## WHAT TO PRODUCE
When you reach the listing, restate it word for word, leaving nothing out.

## SUPPLIED DATA
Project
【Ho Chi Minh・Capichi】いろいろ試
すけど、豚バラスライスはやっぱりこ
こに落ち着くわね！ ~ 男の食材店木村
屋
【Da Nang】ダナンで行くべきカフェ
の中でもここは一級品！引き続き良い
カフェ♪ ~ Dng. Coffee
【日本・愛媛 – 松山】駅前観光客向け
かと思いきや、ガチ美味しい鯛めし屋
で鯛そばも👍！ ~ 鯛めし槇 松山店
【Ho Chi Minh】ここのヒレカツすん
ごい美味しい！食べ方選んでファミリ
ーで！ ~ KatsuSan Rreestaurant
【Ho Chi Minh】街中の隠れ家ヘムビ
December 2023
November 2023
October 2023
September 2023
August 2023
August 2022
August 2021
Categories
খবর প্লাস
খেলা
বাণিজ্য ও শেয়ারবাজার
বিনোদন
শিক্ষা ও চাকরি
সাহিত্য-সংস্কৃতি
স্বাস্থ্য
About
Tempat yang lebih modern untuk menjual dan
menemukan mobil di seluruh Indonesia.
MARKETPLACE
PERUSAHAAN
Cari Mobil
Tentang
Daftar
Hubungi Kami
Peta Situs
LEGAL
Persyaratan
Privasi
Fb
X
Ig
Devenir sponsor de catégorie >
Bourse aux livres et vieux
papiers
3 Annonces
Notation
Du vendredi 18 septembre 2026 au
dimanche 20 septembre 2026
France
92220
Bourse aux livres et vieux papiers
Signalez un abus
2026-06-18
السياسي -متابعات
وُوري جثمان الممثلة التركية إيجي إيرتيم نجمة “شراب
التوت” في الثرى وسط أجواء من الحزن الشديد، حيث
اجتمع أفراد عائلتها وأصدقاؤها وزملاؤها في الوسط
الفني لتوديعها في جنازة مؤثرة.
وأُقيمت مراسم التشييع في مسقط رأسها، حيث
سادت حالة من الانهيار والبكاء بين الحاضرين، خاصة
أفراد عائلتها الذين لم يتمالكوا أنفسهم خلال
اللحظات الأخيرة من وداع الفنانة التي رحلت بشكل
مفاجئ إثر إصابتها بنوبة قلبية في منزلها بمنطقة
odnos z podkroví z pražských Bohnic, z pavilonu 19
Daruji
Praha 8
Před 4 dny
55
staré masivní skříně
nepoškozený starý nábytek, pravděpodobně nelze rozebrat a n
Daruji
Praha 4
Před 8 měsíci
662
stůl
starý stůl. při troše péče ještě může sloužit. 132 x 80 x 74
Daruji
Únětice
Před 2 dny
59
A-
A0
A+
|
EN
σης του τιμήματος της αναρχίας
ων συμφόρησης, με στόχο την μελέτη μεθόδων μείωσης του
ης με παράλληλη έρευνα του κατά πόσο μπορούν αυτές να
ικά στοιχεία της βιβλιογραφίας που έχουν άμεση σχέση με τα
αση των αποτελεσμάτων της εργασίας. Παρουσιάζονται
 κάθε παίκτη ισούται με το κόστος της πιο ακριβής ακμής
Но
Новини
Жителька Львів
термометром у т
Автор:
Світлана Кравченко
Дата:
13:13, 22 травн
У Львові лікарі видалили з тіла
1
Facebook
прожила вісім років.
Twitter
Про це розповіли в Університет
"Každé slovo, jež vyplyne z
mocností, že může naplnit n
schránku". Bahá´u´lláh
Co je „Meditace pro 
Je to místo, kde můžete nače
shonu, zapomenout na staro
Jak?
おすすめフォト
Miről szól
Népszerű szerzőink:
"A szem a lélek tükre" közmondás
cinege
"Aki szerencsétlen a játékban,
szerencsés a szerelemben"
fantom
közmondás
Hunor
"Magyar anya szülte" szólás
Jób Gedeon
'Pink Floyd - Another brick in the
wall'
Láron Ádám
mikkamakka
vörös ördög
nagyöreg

## RESULT OF THIS TASK
Project
【Ho Chi Minh・Capichi】いろいろ試
すけど、豚バラスライスはやっぱりこ
こに落ち着くわね！ ~ 男の食材店木村
屋
【Da Nang】ダナンで行くべきカフェ
の中でもここは一級品！引き続き良い
カフェ♪ ~ Dng. Coffee
【日本・愛媛 – 松山】駅前観光客向け
かと思いきや、ガチ美味しい鯛めし屋
で鯛そばも👍！ ~ 鯛めし槇 松山店
【Ho Chi Minh】ここのヒレカツすん
ごい美味しい！食べ方選んでファミリ
ーで！ ~ KatsuSan Rreestaurant
【Ho Chi Minh】街中の隠れ家ヘムビ
December 2023
November 2023
October 2023
September 2023
August 2023
August 2022
August 2021
Categories
খবর প্লাস
খেলা
বাণিজ্য ও শেয়ারবাজার
বিনোদন
শিক্ষা ও চাকরি
সাহিত্য-সংস্কৃতি
স্বাস্থ্য
About
Tempat yang lebih modern untuk menjual dan
menemukan mobil di seluruh Indonesia.
MARKETPLACE
PERUSAHAAN
Cari Mobil
Tentang
Daftar
Hubungi Kami
Peta Situs
LEGAL
Persyaratan
Privasi
Fb
X
Ig
Devenir sponsor de catégorie >
Bourse aux livres et vieux
papiers
3 Annonces
Notation
Du vendredi 18 septembre 2026 au
dimanche 20 septembre 2026
France
92220
Bourse aux livres et vieux papiers
Signalez un abus
2026-06-18
السياسي -متابعات
وُوري جثمان الممثلة التركية إيجي إيرتيم نجمة “شراب
التوت” في الثرى وسط أجواء من الحزن الشديد، حيث
اجتمع أفراد عائلتها وأصدقاؤها وزملاؤها في الوسط
الفني لتوديعها في جنازة مؤثرة.
وأُقيمت مراسم التشييع في مسقط رأسها، حيث
سادت حالة من الانهيار والبكاء بين الحاضرين، خاصة
أفراد عائلتها الذين لم يتمالكوا أنفسهم خلال
اللحظات الأخيرة من وداع الفنانة التي رحلت بشكل
مفاجئ إثر إصابتها بنوبة قلبية في منزلها بمنطقة
odnos z podkroví z pražských Bohnic, z pavilonu 19
Daruji
Praha 8
Před 4 dny
55
staré masivní skříně
nepoškozený starý nábytek, pravděpodobně nelze rozebrat a n
Daruji
Praha 4
Před 8 měsíci
662
stůl
starý stůl. při troše péče ještě může sloužit. 132 x 80 x 74
Daruji
Únětice
Před 2 dny
59
A-
A0
A+
|
EN
σης του τιμήματος της αναρχίας
ων συμφόρησης, με στόχο την μελέτη μεθόδων μείωσης του
ης με παράλληλη έρευνα του κατά πόσο μπορούν αυτές να
ικά στοιχεία της βιβλιογραφίας που έχουν άμεση σχέση με τα
αση των αποτελεσμάτων της εργασίας. Παρουσιάζονται
 κάθε παίκτη ισούται με το κόστος της πιο ακριβής ακμής
Но
Новини
Жителька Львів
термометром у т
Автор:
Світлана Кравченко
Дата:
13:13, 22 травн
У Львові лікарі видалили з тіла
1
Facebook
прожила вісім років.
Twitter
Про це розповіли в Університет
"Každé slovo, jež vyplyne z
mocností, že může naplnit n
schránku". Bahá´u´lláh
Co je „Meditace pro 
Je to místo, kde můžete nače
shonu, zapomenout na staro
Jak?
おすすめフォト
Miről szól
Népszerű szerzőink:
"A szem a lélek tükre" közmondás
cinege
"Aki szerencsétlen a játékban,
szerencsés a szerelemben"
fantom
közmondás
Hunor
"Magyar anya szülte" szólás
Jób Gedeon
'Pink Floyd - Another brick in the
wall'
Láron Ádám
mikkamakka
vörös ördög
nagyöreg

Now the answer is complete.